Von Niedersachsen bis nach Katalonien

Jetzt enthüllen Proben aus Frankreich und Spanien, wie weit dieser Wolf seither gewandert ist. GW1909m wanderte von seinem Geburtsort in Niedersachsen quer durch Frankreich, bevor er sich offenbar in der Nähe eines Dorfes in den katalanischen Pyrenäen niederließ. Dort wurde der Wolf zuletzt im Februar 2023 gesichtet. Kotproben aus dieser Gegend belegen, dass es sich um GW1909m handeln muss. Von seinem Aufenthalt in Frankreich zeugt eine im Juni 2022 untersuchte Haarprobe aus dem französischen Burgund.

Damit hat dieser Wolf im Laufe von nicht einmal ganz drei Jahren drei Länder durchquert und in Luftlinie ein Strecke von 1.190 Kilometern zurückgelegt. Dies ist die längste bislang dokumentierte Wanderdistanz eines Wolfs weltweit. „Diese nachgewiesene Strecke ist auch für dieses Raubtier eine Besonderheit“, erklärt Nowak. „Die längste bisher aufgezeichnete Strecke eines Wolfes lag mit 1.092 Kilometer zwischen Norwegen und Finnland – unser Individuum hat gut 100 Kilometer Wanderdistanz obendrauf gelegt.“

Schlüssel zum Überleben

Die Fähigkeit, solche enormen Entfernungen zu überwinden, erklärt, warum die Wölfe trotz ihrer stark geschrumpften Bestände so lange in Europa überdauern konnten. „Die Ausbreitung über weite Entfernungen ist ein Schlüssel zur Verbindung entfernter Wolfspopulationen, welcher dazu beiträgt, genetische Isolation und Inzucht zu verhindern“, so Novak. Zudem belegt die Route von GW1909m, dass diese tierische Langstreckenwanderer selbst stark anthropogen geprägte Landschaften durchqueren.
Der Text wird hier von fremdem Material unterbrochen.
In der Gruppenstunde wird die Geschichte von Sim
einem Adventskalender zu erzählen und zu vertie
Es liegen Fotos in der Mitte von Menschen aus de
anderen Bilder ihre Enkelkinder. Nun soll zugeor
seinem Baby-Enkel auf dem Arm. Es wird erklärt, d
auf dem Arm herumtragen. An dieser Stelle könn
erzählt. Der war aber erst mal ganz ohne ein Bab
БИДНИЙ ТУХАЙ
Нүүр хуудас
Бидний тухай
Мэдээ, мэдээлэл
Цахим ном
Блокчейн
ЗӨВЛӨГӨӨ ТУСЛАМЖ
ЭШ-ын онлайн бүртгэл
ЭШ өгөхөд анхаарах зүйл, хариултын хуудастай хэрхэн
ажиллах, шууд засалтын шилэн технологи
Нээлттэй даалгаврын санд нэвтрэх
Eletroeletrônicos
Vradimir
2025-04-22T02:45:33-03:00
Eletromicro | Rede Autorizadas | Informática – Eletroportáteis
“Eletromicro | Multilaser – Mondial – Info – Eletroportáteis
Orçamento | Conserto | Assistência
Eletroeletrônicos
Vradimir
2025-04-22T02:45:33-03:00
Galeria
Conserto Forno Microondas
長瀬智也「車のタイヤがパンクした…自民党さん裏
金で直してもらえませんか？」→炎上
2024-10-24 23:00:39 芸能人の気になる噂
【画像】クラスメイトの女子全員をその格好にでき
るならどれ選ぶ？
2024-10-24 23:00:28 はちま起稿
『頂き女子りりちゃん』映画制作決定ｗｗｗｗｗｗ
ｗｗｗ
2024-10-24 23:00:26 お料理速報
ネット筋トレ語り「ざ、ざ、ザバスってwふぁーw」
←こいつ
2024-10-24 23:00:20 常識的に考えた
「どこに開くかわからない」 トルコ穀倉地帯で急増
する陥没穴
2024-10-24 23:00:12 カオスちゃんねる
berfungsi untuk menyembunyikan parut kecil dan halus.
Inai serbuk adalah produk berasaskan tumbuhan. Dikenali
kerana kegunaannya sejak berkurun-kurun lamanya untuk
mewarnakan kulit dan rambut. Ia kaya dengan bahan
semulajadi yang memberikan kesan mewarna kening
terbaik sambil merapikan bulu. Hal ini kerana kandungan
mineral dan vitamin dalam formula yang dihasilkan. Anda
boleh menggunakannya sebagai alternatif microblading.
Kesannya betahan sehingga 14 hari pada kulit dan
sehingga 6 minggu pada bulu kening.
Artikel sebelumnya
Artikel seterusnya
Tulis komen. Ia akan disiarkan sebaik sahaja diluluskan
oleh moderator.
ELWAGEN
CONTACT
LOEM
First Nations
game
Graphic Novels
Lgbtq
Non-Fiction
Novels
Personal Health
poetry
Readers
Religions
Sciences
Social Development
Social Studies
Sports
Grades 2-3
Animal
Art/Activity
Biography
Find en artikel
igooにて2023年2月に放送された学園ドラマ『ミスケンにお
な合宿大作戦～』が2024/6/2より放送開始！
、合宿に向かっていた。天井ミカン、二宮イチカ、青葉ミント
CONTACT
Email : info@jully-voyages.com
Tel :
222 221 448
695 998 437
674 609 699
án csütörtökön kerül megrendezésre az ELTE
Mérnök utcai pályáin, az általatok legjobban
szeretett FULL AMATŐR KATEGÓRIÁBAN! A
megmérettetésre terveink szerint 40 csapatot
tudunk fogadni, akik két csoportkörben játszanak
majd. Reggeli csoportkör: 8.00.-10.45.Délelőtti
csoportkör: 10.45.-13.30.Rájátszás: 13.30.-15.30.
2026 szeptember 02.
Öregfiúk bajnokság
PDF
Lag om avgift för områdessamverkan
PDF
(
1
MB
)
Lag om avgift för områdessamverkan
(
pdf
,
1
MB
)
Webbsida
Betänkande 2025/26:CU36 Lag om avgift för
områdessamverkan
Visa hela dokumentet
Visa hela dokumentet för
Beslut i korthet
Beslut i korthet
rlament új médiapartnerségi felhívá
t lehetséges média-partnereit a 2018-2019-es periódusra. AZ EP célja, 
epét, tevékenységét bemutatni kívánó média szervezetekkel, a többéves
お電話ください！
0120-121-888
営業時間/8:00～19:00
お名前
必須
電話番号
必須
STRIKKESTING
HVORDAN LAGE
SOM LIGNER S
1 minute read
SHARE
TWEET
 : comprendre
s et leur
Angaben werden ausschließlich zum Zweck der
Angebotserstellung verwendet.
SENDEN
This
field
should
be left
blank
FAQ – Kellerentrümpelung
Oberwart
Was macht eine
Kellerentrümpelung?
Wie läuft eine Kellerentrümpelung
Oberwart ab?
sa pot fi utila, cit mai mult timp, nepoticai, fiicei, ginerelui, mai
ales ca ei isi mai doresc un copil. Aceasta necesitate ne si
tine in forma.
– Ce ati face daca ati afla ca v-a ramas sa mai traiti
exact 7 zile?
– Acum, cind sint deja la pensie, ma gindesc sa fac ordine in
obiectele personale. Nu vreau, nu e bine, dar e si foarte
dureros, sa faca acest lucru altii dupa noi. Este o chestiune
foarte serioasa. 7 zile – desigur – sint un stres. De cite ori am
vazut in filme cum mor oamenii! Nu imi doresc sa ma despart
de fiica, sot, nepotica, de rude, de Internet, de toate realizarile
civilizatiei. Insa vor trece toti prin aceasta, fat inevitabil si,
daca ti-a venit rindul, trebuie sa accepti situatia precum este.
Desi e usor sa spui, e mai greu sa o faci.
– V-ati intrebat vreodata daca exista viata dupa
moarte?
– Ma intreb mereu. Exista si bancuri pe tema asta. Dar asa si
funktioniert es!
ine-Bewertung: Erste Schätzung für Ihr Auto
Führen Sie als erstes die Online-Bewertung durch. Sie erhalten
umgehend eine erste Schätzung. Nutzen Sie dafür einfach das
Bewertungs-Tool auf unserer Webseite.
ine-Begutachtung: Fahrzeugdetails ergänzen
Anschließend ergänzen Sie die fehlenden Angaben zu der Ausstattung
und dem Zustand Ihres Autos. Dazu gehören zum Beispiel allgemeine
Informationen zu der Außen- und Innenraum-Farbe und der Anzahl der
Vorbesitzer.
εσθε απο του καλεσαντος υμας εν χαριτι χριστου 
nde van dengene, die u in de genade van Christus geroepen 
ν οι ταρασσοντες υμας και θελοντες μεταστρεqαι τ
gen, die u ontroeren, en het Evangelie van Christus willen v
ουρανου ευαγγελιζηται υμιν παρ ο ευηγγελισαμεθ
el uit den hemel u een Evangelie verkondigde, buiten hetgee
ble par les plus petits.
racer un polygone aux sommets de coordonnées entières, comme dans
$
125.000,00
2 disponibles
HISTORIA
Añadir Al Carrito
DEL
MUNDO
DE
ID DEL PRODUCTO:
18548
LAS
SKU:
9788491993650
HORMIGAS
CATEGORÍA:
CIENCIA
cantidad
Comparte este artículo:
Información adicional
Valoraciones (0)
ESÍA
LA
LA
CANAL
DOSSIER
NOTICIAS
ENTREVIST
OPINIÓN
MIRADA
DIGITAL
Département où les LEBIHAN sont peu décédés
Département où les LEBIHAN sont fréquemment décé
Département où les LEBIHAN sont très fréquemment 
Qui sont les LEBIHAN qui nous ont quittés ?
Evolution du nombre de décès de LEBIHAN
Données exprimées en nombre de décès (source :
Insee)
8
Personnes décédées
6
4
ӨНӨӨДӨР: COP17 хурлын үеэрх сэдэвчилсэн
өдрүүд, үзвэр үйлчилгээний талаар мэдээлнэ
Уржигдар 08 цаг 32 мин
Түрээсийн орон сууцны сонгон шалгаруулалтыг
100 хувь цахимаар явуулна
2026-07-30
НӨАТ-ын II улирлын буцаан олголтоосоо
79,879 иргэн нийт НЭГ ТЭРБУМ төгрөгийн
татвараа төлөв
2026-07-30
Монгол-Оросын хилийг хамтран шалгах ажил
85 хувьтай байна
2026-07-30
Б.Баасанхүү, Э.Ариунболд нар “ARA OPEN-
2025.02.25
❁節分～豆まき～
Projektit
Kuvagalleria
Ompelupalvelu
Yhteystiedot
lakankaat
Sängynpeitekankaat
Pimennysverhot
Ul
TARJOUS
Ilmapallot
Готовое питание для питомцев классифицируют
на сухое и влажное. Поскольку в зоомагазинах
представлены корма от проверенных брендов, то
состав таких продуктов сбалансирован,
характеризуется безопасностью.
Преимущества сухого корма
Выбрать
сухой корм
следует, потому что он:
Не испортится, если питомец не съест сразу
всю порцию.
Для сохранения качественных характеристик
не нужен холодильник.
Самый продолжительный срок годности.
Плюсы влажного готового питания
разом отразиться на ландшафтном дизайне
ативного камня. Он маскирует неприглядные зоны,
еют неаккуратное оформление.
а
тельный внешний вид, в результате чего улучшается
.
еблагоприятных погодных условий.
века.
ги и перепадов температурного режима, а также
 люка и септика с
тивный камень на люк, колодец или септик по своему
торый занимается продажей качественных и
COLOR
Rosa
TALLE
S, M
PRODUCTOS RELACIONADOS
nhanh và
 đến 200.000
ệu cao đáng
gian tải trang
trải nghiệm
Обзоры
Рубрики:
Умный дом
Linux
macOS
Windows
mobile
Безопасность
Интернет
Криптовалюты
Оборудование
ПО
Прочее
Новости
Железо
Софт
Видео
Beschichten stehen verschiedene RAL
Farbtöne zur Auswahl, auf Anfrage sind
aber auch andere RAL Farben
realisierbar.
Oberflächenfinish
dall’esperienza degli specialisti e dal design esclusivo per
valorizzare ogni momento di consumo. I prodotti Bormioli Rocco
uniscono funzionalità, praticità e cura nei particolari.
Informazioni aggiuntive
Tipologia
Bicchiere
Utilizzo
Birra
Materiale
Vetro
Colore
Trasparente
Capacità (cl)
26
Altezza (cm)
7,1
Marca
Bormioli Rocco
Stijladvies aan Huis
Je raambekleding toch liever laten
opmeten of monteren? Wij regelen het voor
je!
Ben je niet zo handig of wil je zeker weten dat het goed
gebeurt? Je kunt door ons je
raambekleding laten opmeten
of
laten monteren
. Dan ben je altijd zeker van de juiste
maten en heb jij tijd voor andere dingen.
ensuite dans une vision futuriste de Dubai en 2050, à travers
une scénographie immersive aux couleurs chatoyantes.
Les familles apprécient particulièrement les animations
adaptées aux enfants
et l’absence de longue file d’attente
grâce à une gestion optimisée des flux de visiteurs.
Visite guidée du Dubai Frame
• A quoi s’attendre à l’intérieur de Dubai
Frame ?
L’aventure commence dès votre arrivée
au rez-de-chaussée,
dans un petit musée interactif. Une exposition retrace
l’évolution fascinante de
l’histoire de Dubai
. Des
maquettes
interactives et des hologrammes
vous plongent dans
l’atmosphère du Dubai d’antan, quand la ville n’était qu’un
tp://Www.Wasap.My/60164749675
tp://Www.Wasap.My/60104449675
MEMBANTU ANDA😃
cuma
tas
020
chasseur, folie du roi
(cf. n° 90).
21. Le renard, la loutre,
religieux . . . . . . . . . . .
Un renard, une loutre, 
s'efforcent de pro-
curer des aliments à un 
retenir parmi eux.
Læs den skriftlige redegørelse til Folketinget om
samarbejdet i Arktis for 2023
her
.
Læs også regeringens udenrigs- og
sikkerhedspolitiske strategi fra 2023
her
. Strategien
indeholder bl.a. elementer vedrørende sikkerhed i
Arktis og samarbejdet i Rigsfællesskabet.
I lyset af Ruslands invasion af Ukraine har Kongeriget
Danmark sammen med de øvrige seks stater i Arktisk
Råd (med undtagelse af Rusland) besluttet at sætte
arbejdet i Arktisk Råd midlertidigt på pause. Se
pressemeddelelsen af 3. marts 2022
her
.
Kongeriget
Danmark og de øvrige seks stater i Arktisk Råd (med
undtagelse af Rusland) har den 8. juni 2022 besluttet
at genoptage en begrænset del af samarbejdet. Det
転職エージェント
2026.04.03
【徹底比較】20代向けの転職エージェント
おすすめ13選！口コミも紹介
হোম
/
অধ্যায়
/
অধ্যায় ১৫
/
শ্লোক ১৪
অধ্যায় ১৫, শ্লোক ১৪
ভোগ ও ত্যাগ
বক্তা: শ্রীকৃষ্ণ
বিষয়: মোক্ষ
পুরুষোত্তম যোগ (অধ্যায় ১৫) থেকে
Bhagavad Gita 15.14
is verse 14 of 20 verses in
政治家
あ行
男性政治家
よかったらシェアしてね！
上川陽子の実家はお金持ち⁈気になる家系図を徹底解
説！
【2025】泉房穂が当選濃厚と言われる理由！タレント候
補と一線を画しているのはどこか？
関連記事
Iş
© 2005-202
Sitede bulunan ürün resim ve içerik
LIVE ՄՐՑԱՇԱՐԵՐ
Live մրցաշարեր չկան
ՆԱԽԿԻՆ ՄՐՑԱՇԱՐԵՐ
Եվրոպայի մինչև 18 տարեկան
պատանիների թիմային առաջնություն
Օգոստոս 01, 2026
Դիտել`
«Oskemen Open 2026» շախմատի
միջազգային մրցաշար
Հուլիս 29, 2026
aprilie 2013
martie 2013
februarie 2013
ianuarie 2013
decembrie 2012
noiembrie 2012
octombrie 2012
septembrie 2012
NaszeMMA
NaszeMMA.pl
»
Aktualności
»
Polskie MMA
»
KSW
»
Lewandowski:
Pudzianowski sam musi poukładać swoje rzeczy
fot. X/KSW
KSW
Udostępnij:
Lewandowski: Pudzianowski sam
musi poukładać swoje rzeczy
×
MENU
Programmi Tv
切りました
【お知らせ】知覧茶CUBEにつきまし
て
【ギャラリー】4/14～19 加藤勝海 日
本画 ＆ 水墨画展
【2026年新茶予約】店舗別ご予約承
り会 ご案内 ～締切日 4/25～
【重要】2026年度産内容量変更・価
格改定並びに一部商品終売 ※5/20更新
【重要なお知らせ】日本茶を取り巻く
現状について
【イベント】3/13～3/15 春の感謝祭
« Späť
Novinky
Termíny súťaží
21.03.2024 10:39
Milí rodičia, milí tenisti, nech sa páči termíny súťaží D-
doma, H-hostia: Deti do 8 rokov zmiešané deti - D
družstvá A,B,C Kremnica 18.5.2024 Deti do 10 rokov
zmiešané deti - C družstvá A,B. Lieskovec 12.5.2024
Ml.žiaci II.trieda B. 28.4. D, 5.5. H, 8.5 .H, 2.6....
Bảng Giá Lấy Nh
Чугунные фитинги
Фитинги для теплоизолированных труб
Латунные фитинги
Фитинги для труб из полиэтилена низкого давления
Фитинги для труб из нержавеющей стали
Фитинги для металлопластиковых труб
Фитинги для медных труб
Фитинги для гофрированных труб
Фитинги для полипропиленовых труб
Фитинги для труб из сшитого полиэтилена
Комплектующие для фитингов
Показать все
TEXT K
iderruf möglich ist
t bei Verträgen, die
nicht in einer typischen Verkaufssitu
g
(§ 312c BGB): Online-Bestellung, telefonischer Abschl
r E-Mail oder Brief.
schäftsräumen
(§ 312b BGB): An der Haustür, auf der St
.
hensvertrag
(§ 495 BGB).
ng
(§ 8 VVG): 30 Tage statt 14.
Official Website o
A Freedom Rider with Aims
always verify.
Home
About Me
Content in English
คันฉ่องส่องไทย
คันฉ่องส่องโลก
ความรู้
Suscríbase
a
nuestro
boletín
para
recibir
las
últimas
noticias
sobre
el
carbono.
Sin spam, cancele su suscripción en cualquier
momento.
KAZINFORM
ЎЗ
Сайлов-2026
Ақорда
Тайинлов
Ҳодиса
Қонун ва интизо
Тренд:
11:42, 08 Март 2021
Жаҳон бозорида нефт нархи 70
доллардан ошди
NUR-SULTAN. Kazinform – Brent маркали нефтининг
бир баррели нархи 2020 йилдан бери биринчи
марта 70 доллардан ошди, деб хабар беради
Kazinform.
Ob das weitgereiste Wolfsmännchen allerdings noch lebt und wo es sich zurzeit aufhält, ist unklar. „Es bleibt also abzuwarten, ob zukünftige genetische Analysen in der Lage sein werden, diesen tierischen Langstreckenläufer oder sogar seine Nachkommen wieder aufzuspüren“, schließt Nowak.